» What the task requires
Transcribe exactly the lines from the first line of the records through the line containing "capacità per raggiungere", and leave out every picture.

» Records to process
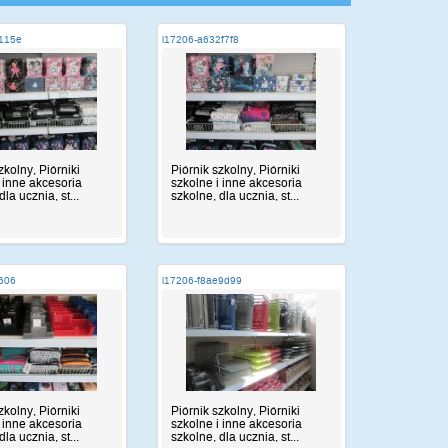
2115e
i17206-a632f7f8
zkolny, Piórniki
Piórnik szkolny, Piórniki
i inne akcesoria
szkolne i inne akcesoria
dla ucznia, st...
szkolne, dla ucznia, st...
f606
i17206-f8ae9d99
zkolny, Piórniki
Piórnik szkolny, Piórniki
i inne akcesoria
szkolne i inne akcesoria
dla ucznia, st...
szkolne, dla ucznia, st...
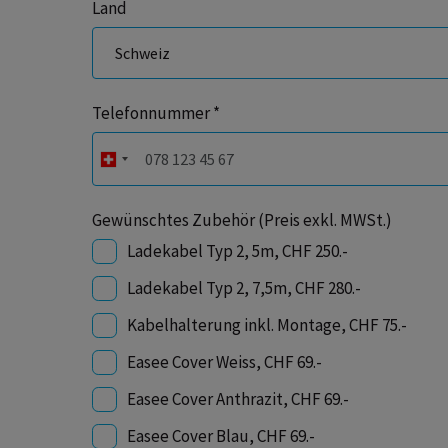
Land
Telefonnummer *
Gewünschtes Zubehör (Preis exkl. MWSt.)
Ladekabel Typ 2, 5m, CHF 250.-
Ladekabel Typ 2, 7,5m, CHF 280.-
Kabelhalterung inkl. Montage, CHF 75.-
Easee Cover Weiss, CHF 69.-
Easee Cover Anthrazit, CHF 69.-
Easee Cover Blau, CHF 69.-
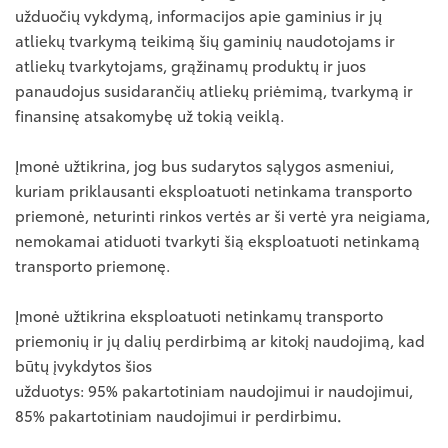
užduočių vykdymą, informacijos apie gaminius ir jų
atliekų tvarkymą teikimą šių gaminių naudotojams ir
atliekų tvarkytojams, grąžinamų produktų ir juos
panaudojus susidarančių atliekų priėmimą, tvarkymą ir
finansinę atsakomybę už tokią veiklą.
Įmonė užtikrina, jog bus sudarytos sąlygos asmeniui,
kuriam priklausanti eksploatuoti netinkama transporto
priemonė, neturinti rinkos vertės ar ši vertė yra neigiama,
nemokamai atiduoti tvarkyti šią eksploatuoti netinkamą
transporto priemonę.
Įmonė užtikrina eksploatuoti netinkamų transporto
priemonių ir jų dalių perdirbimą ar kitokį naudojimą, kad
būtų įvykdytos šios
užduotys: 95% pakartotiniam naudojimui ir naudojimui,
85% pakartotiniam naudojimui ir perdirbimu
.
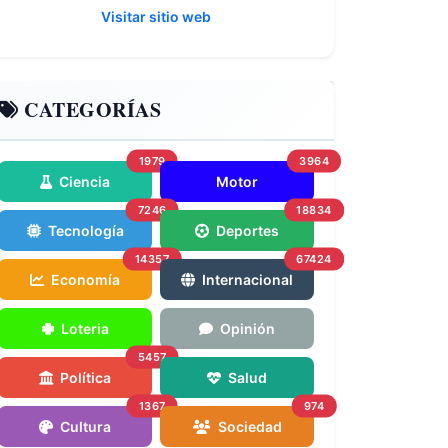
Visitar sitio web
CATEGORÍAS
1979
3964
Ciencia
Motor
7246
18834
Tecnología
Deportes
14357
67424
Economía
Internacional
Loteria
Opinión
5457
Política
Salud
1367
974
Cultura
Sociedad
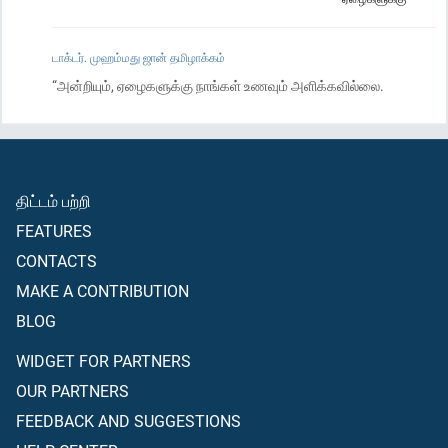
டாக்டர். முஹம்மது ஜான் தமிழாக்கம்
“அன்றியும், ஏழைகளுக்கு நாங்கள் உணவும் அளிக்கவில்லை.
திட்டம் பற்றி
FEATURES
CONTACTS
MAKE A CONTRIBUTION
BLOG
WIDGET FOR PARTNERS
OUR PARTNERS
FEEDBACK AND SUGGESTIONS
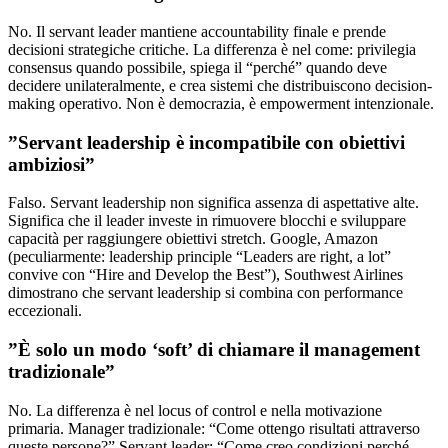
No. Il servant leader mantiene accountability finale e prende
decisioni strategiche critiche. La differenza è nel come: privilegia
consensus quando possibile, spiega il “perché” quando deve
decidere unilateralmente, e crea sistemi che distribuiscono decision-
making operativo. Non è democrazia, è empowerment intenzionale.
”Servant leadership è incompatibile con obiettivi
ambiziosi”
Falso. Servant leadership non significa assenza di aspettative alte.
Significa che il leader investe in rimuovere blocchi e sviluppare
capacità per raggiungere obiettivi stretch. Google, Amazon
(peculiarmente: leadership principle “Leaders are right, a lot”
convive con “Hire and Develop the Best”), Southwest Airlines
dimostrano che servant leadership si combina con performance
eccezionali.
”È solo un modo ‘soft’ di chiamare il management
tradizionale”
No. La differenza è nel locus of control e nella motivazione
primaria. Manager tradizionale: “Come ottengo risultati attraverso
queste persone?” Servant leader: “Come creo condizioni perché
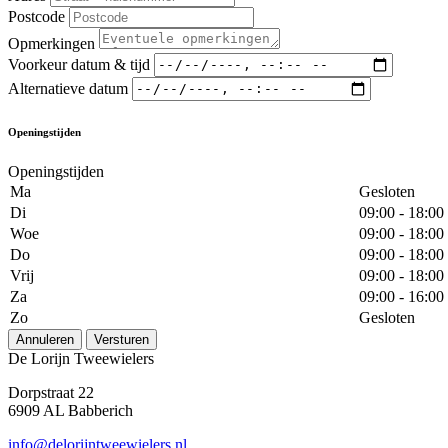
Postcode
Opmerkingen
Voorkeur datum & tijd
Alternatieve datum
Openingstijden
Openingstijden
Ma
Gesloten
Di
09:00 - 18:00
Woe
09:00 - 18:00
Do
09:00 - 18:00
Vrij
09:00 - 18:00
Za
09:00 - 16:00
Zo
Gesloten
Annuleren
Versturen
De Lorijn Tweewielers
Dorpstraat 22
6909 AL Babberich
info@delorijntweewielers.nl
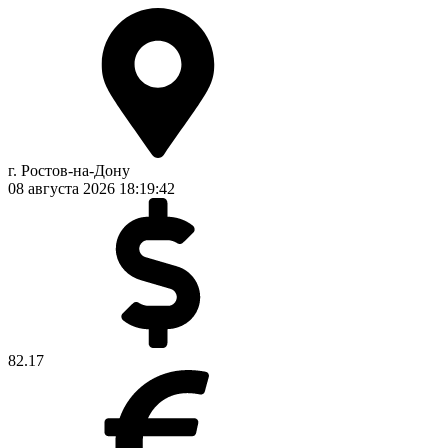
г. Ростов-на-Дону
08 августа 2026
18:19:42
82.17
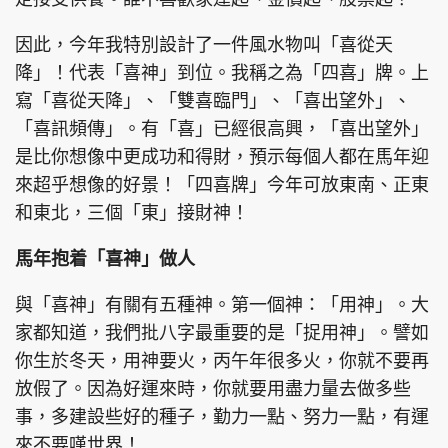
因此，今年我特別設計了一件風水物叫「喜從天
降」！代表「喜神」到位。我稱之為「四喜」牌。上
寫「喜從天降」、「雙喜臨門」、「喜出望外」、
「喜訊頻傳」。有「喜」已經很高興，「喜出望外」
是比你想像中更成功和得財，預示每個人都在馬年迎
來超乎想像的好景！「四喜牌」今年可放東南、正東
和東北，三個「東」接財神！
馬年抱着「喜神」做人
與「喜神」有關有五種神。第一個神：「用神」。大
家都知道，我們批八字最重要的是「捉用神」。譬如
你生於冬天，用神要火，丙午年很多火，你就不要再
放假了。因為好運來時，你就要用盡力量去做多些
事，多建設些好的種子，勤力一點、努力一點，有運
來不要嘆世界！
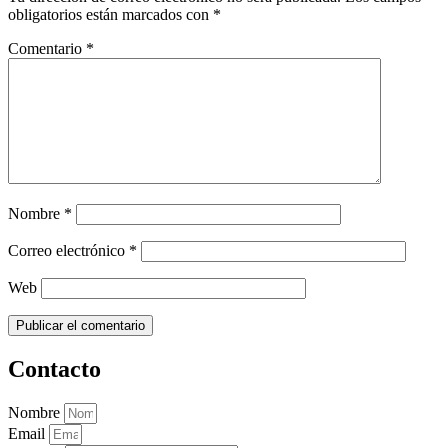
obligatorios están marcados con
*
Comentario
*
Nombre
*
Correo electrónico
*
Web
Contacto
Nombre
Email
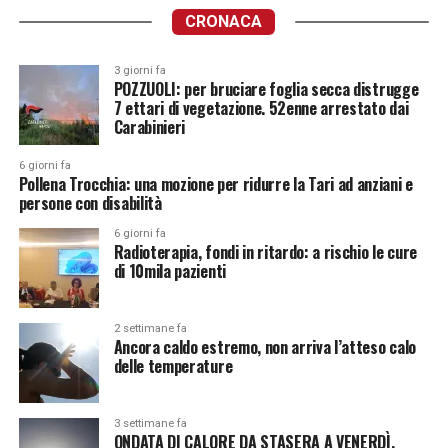
CRONACA
3 giorni fa
POZZUOLI: per bruciare foglia secca distrugge
7 ettari di vegetazione. 52enne arrestato dai
Carabinieri
6 giorni fa
Pollena Trocchia: una mozione per ridurre la Tari ad anziani e
persone con disabilità
6 giorni fa
Radioterapia, fondi in ritardo: a rischio le cure
di 10mila pazienti
2 settimane fa
Ancora caldo estremo, non arriva l’atteso calo
delle temperature
3 settimane fa
ONDATA DI CALORE DA STASERA A VENERDÌ.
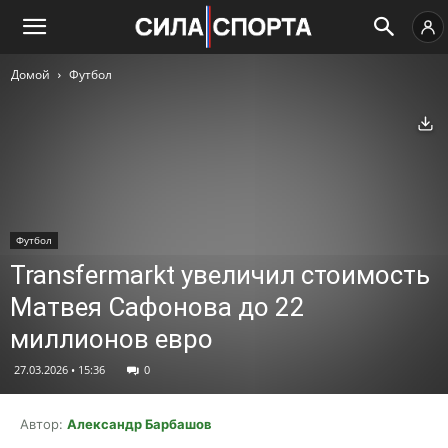
Домой
Футбол
Ск
Футбол
Transfermarkt увеличил стоимость
Матвея Сафонова до 22
миллионов евро
27.03.2026 • 15:36
0
Автор:
Александр Барбашов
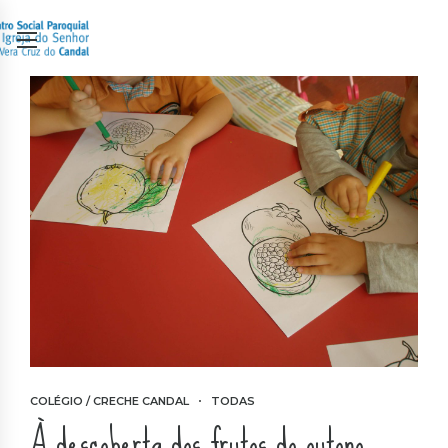
COLÉGIO / CRECHE CANDAL
TODAS
À descoberta dos frutos do outono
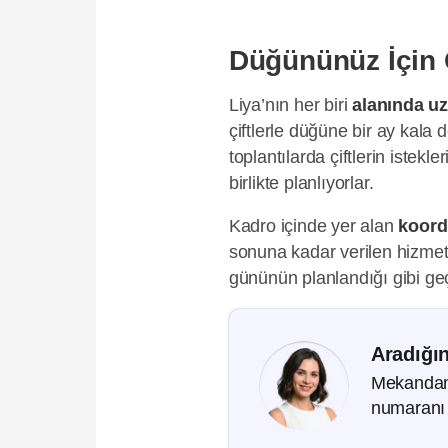
Düğününüz İçin G
Liya’nın her biri
alanında u
çiftlerle düğüne bir ay kala 
toplantılarda çiftlerin istekle
birlikte planlıyorlar.
Kadro içinde yer alan
koord
sonuna kadar verilen hizmet
gününün planlandığı gibi ge
Aradığın
Mekandan, 
numaranı 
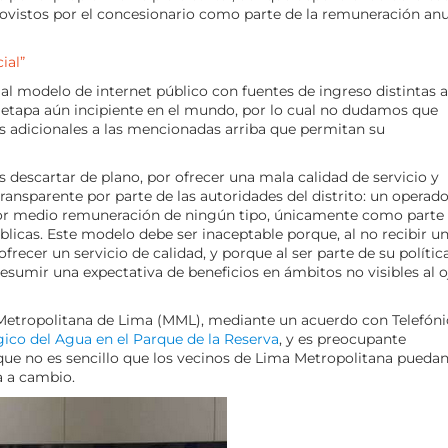
provistos por el concesionario como parte de la remuneración anu
ial”
l modelo de internet público con fuentes de ingreso distintas a
a etapa aún incipiente en el mundo, por lo cual no dudamos que
s adicionales a las mencionadas arriba que permitan su
 descartar de plano, por ofrecer una mala calidad de servicio y
sparente por parte de las autoridades del distrito: un operado
 por medio remuneración de ningún tipo, únicamente como parte
úblicas. Este modelo debe ser inaceptable porque, al no recibir u
frecer un servicio de calidad, y porque al ser parte de su polític
esumir una expectativa de beneficios en ámbitos no visibles al o
 Metropolitana de Lima (MML), mediante un acuerdo con Telefóni
gico del Agua en el Parque de la Reserva
, y es preocupante
rque no es sencillo que los vecinos de Lima Metropolitana pueda
a a cambio.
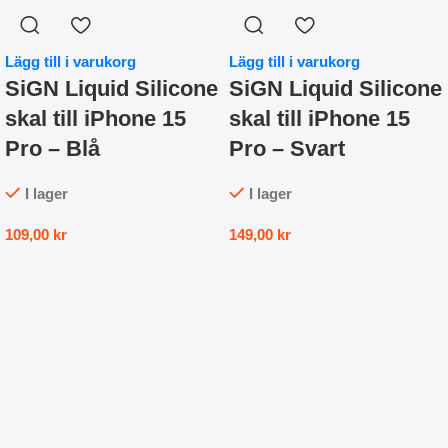
Lägg till i varukorg
Lägg till i varukorg
SiGN Liquid Silicone
SiGN Liquid Silicone
skal till iPhone 15
skal till iPhone 15
Pro – Blå
Pro – Svart
I lager
I lager
109,00
kr
149,00
kr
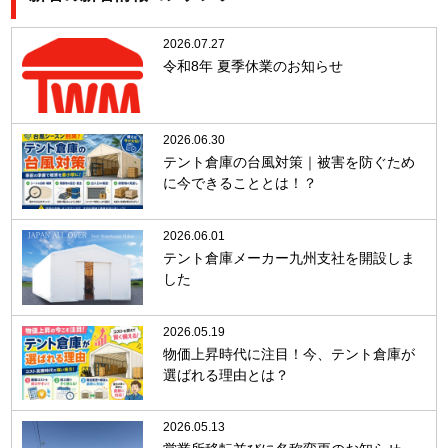
2026.07.27
令和8年 夏季休業のお知らせ
2026.06.30
テント倉庫の台風対策｜被害を防ぐため
に今できることとは！？
2026.06.01
テント倉庫メーカー九州支社を開設しま
した
2026.05.19
物価上昇時代に注目！今、テント倉庫が
選ばれる理由とは？
2026.05.13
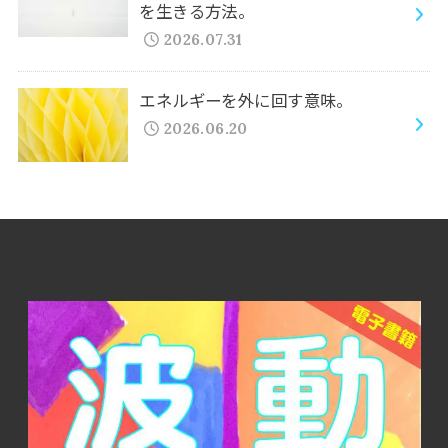
を生きる方法。
2026.07.31
エネルギーを外に回す意味。
2026.06.20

» Answer box
2115e
i17206-a632f7f8
zkolny, Piórniki
Piórnik szkolny, Piórniki
i inne akcesoria
szkolne i inne akcesoria
dla ucznia, st...
szkolne, dla ucznia, st...
f606
i17206-f8ae9d99
zkolny, Piórniki
Piórnik szkolny, Piórniki
i inne akcesoria
szkolne i inne akcesoria
dla ucznia, st...
szkolne, dla ucznia, st...
Land
Telefonnummer *
Gewünschtes Zubehör (Preis exkl. MWSt.)
Ladekabel Typ 2, 5m, CHF 250.-
Ladekabel Typ 2, 7,5m, CHF 280.-
Kabelhalterung inkl. Montage, CHF 75.-
Easee Cover Weiss, CHF 69.-
Easee Cover Anthrazit, CHF 69.-
Easee Cover Blau, CHF 69.-
užduočių vykdymą, informacijos apie gaminius ir jų
atliekų tvarkymą teikimą šių gaminių naudotojams ir
atliekų tvarkytojams, grąžinamų produktų ir juos
panaudojus susidarančių atliekų priėmimą, tvarkymą ir
finansinę atsakomybę už tokią veiklą.
Įmonė užtikrina, jog bus sudarytos sąlygos asmeniui,
kuriam priklausanti eksploatuoti netinkama transporto
priemonė, neturinti rinkos vertės ar ši vertė yra neigiama,
nemokamai atiduoti tvarkyti šią eksploatuoti netinkamą
transporto priemonę.
Įmonė užtikrina eksploatuoti netinkamų transporto
priemonių ir jų dalių perdirbimą ar kitokį naudojimą, kad
būtų įvykdytos šios
užduotys: 95% pakartotiniam naudojimui ir naudojimui,
85% pakartotiniam naudojimui ir perdirbimu
.
Visitar sitio web
CATEGORÍAS
1979
3964
Ciencia
Motor
7246
18834
Tecnología
Deportes
14357
67424
Economía
Internacional
Loteria
Opinión
5457
Política
Salud
1367
974
Cultura
Sociedad
டாக்டர். முஹம்மது ஜான் தமிழாக்கம்
“அன்றியும், ஏழைகளுக்கு நாங்கள் உணவும் அளிக்கவில்லை.
திட்டம் பற்றி
FEATURES
CONTACTS
MAKE A CONTRIBUTION
BLOG
WIDGET FOR PARTNERS
OUR PARTNERS
FEEDBACK AND SUGGESTIONS
No. Il servant leader mantiene accountability finale e prende
decisioni strategiche critiche. La differenza è nel come: privilegia
consensus quando possibile, spiega il “perché” quando deve
decidere unilateralmente, e crea sistemi che distribuiscono decision-
making operativo. Non è democrazia, è empowerment intenzionale.
”Servant leadership è incompatibile con obiettivi
ambiziosi”
Falso. Servant leadership non significa assenza di aspettative alte.
Significa che il leader investe in rimuovere blocchi e sviluppare
capacità per raggiungere obiettivi stretch. Google, Amazon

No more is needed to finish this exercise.